Sono sempre stato un grande lettore, piuttosto “onnivoro”, dai fumetti ai classici alla saggistica. Paradossalmente da questo punto di vista l’esperienza carceraria mi ha fatto ritrovare del tempo da dedicare ai libri, che credo siano qualcosa di più di un rifugio dal mondo esterno, anzi… costituiscono un’apertura mentale che deve necessariamente essere il preludio ad un’apertura fisica. Ti dovrebbero in qualche modo preparare alle esperienze della vita ed essere sfruttati per crescere. La scrittura è stata una conseguenza del piacere della lettura. Il premio Goliarda Sapienza in testa ed altri concorsi letterari per detenuti, hanno dato il via ad una certa attitudine che forse già avevo, anche se sarebbe fuori luogo parlare di talento. Antonella Bolelli Ferrera (che non finirò mai di ringraziare) ha insistito molto sull’ applicarmi, mi ha praticamente costretto ad abbandonare quell’indolenza che un poco mi caratterizza quindi direi che il premio è stato più di uno stimolo, lo definirei decisivo, un vero invito per mettersi alla prova anche contro se stessi.

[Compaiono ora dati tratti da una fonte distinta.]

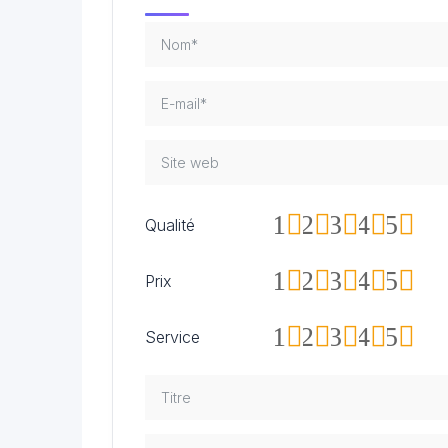
1
2
3
4
5
Qualité
1
2
3
4
5
Prix
1
2
3
4
5
Service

Nel tuo racconto c’è uno “spaccato” di vita all’interno del carcere. C’è qualche episodio che, nel tuo periodo detentivo, ti ha colpito maggiormente? Ti va di raccontarlo?
In otto anni sono veramente tantissimi da ricordare, persino troppi da trascrivere. Mi piace citare i (pochi ma buoni) volontari che ci venivano a trovare in carcere e ci coinvolgevano in attività varie. Anche all’interno di un penitenziario la vita continua inesorabilmente a scorrere e persino nolenti o indifferenti, gli avvenimenti ci travolgono, piacevoli o tremendi che siano.
Nel carcere si possono nascere sentimenti di amicizia vera tra i detenuti?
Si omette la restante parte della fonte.